Na Astella, os dois primeiros anos são dedicados a investimentos; os três anos seguintes vão para follow on; o sexto ano é mais dedicado para acompanhamento de portfólio e geração de valor; e o oitavo ano em diante é dedicado para avaliar oportunidades de saída.

O fundo é encerrado no prazo que foi indicado, por regulamentação da Comissão de Valores Mobiliários (CVM). Até o final do prazo, o fundo precisa vender sua participação na startup – mesmo que ela não decida se vender ou fazer um IPO.

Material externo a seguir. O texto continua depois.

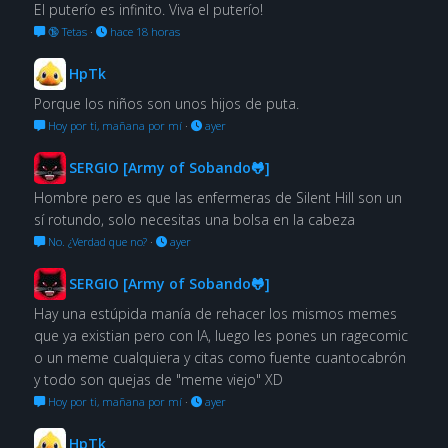
El puterío es infinito. Viva el puterío!
🔞 Tetas
·
hace 18 horas
HpTk
Porque los niños son unos hijos de puta.
Hoy por ti, mañana por mí
·
ayer
SERGIO [Army of Sobando🐸]
Hombre pero es que las enfermeras de Silent Hill son un
sí rotundo, solo necesitas una bolsa en la cabeza
No. ¿Verdad que no?
·
ayer
SERGIO [Army of Sobando🐸]
Hay una estúpida manía de rehacer los mismos memes
que ya existian pero con IA, luego les pones un ragecomic
o un meme cualquiera y citas como fuente cuantocabrón
y todo son quejas de "meme viejo" XD
Hoy por ti, mañana por mí
·
ayer
HpTk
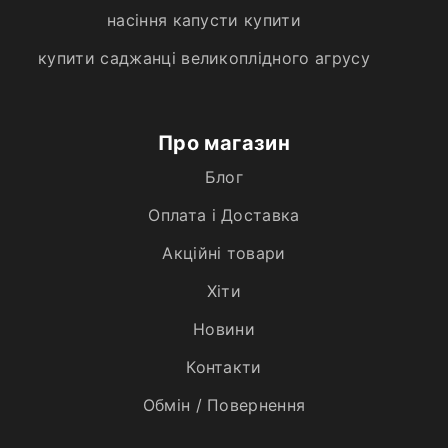
насіння капусти купити
купити саджанці великоплідного агрусу
Про магазин
Блог
Оплата і Доставка
Акційні товари
Хiти
Новини
Контакти
Обмін / Повернення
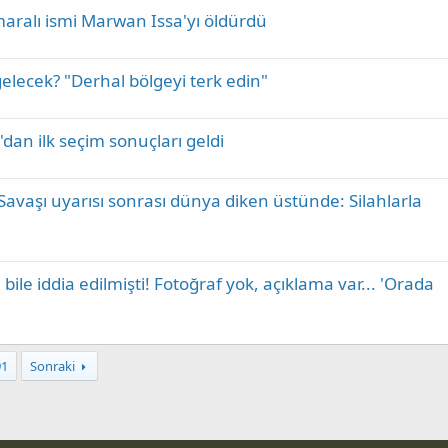
maralı ismi Marwan Issa'yı öldürdü
 gelecek? "Derhal bölgeyi terk edin"
'dan ilk seçim sonuçları geldi
 Savaşı uyarısı sonrası dünya diken üstünde: Silahlarla
ile iddia edilmişti! Fotoğraf yok, açıklama var... 'Orada
91
Sonraki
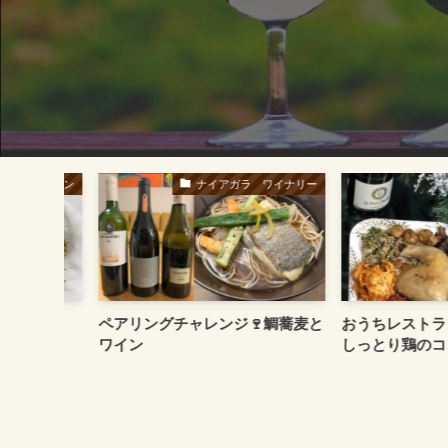
ワイン
ナイアガラ ワイナリー
リアータ
ペアリングチャレンジ🍷鯛蕎麦と
おうちレストラン
ワイン
しっとり鶏のコンフ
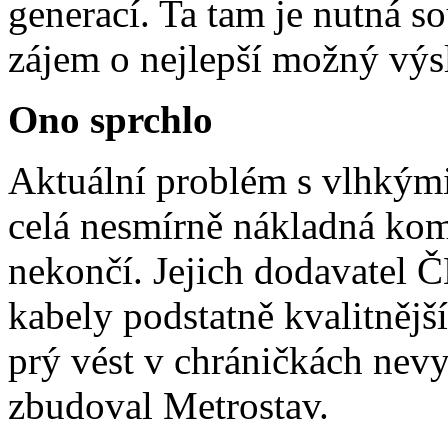
generací. Ta tam je nutná so
zájem o nejlepší možný výs
Ono sprchlo
Aktuální problém s vlhkými 
celá nesmírně nákladná kom
nekončí. Jejich dodavatel Č
kabely podstatně kvalitnější
prý vést v chráničkách nev
zbudoval Metrostav.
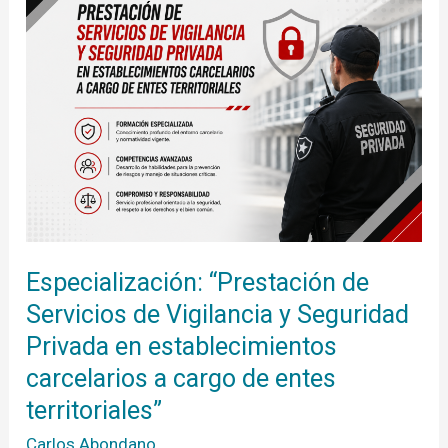
Servicios
de
Vigilancia
y
Seguridad
Privada
en
establecimientos
carcelarios
a
cargo
de
entes
territoriales”
Especialización: “Prestación de
Servicios de Vigilancia y Seguridad
Privada en establecimientos
carcelarios a cargo de entes
territoriales”
Carlos Abondano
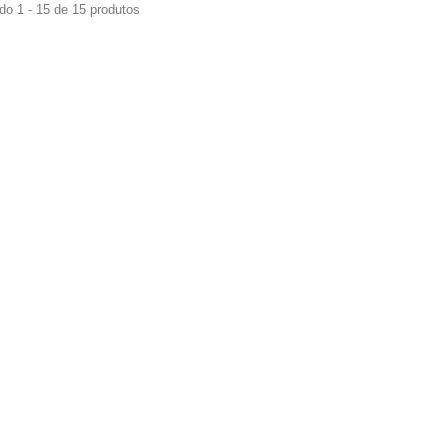
do 1 - 15 de 15 produtos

Os gestores são remunerados de duas formas: uma taxa de administração que costuma ir de 2% a 3% ao ano sobre o capital levantado pelo fundo; e taxas de performance (carry) relacionadas ao sucesso na saída das scale-ups investidas. Essa taxa tem como padrão de mercado 20% dos rendimentos do capital aportado, e seu recolhimento ocorre apenas após a saída do investimento e a distribuição dos lucros aos LPs.

O lado do empreendedor

Brian Requarth foi cofundador do VivaReal, portal imobiliário que depois se fundiu com o Zap. Em 2020, a OLX comprou os dois sites por R$ 2,9 bilhões. Requarth foi para o outro balcão e se tornou mentor e investidor de startups. Requarth é atualmente um dos cofundadores do Latitud, movimento de fomento ao empreendedorismo na América Latina. Suas experiências foram recentemente resumidas no livro “A Real Sobre Empreender”.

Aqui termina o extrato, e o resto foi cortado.